### [REQUIRED ACTION]
From the line that contains "DELL TECHNOLOGIES FORUM 2022" through the line that contains "DEJAR UN COMENTARIO", output every line of the listing below exactly and leave out all the rest.
-- RECORDS TO PROCESS follows --
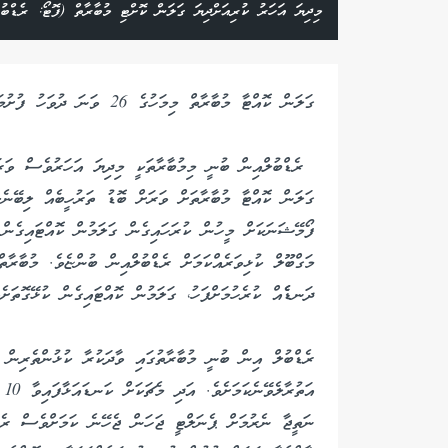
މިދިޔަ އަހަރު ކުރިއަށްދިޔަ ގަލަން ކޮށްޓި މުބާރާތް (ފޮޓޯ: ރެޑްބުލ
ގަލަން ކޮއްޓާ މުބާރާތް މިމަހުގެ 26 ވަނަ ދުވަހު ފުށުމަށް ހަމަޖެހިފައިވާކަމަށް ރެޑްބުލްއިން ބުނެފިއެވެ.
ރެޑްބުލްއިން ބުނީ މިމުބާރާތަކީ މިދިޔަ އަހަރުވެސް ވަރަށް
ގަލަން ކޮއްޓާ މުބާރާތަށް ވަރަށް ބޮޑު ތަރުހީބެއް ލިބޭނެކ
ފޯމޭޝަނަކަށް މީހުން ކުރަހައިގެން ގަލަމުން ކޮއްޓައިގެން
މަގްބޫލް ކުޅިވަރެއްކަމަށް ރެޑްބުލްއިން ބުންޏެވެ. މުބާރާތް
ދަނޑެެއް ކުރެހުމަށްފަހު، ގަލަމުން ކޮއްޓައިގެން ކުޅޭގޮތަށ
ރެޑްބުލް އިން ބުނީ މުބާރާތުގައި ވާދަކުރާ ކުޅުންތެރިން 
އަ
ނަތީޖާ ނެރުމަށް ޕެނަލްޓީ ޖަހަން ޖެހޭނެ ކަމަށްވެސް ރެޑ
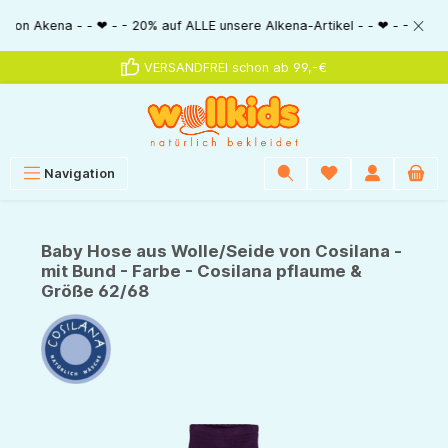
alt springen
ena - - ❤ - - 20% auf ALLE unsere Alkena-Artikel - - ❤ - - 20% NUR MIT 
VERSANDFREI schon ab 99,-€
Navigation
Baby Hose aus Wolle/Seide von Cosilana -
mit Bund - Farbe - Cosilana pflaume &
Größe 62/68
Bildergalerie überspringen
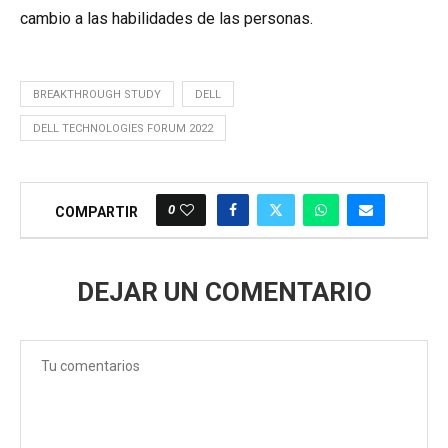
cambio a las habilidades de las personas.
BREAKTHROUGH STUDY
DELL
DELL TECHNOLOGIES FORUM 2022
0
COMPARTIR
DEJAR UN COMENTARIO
-- RECORDS TO PROCESS concluded --
-- RECORDS TO PROCESS follows --
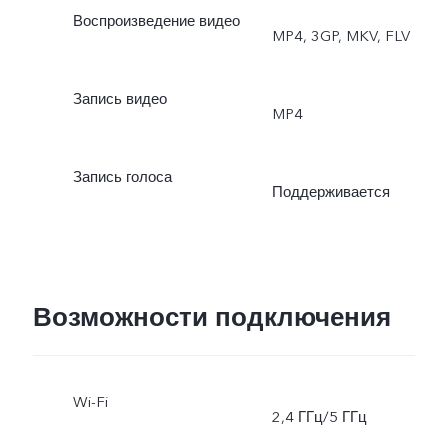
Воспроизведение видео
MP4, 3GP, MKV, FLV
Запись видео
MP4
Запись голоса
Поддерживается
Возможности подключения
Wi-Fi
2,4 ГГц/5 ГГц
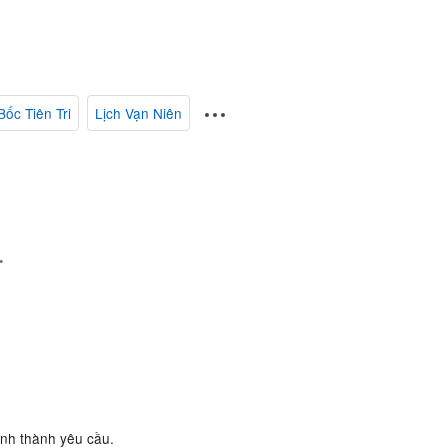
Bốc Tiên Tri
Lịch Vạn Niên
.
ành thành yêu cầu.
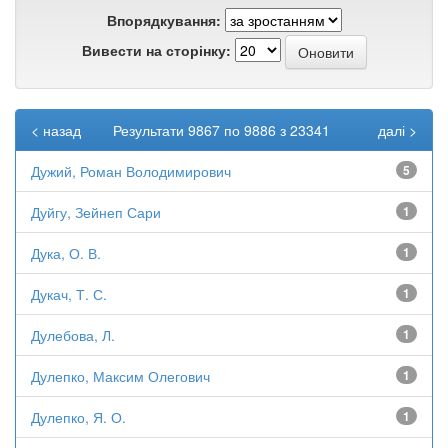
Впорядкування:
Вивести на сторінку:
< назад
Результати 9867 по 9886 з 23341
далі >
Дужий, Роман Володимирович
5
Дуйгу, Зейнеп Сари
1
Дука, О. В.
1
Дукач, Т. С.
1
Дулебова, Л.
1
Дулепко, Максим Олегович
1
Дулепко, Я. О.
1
-- RECORDS TO PROCESS concluded --
### [SOLUTION]
DELL TECHNOLOGIES FORUM 2022
0
COMPARTIR
DEJAR UN COMENTARIO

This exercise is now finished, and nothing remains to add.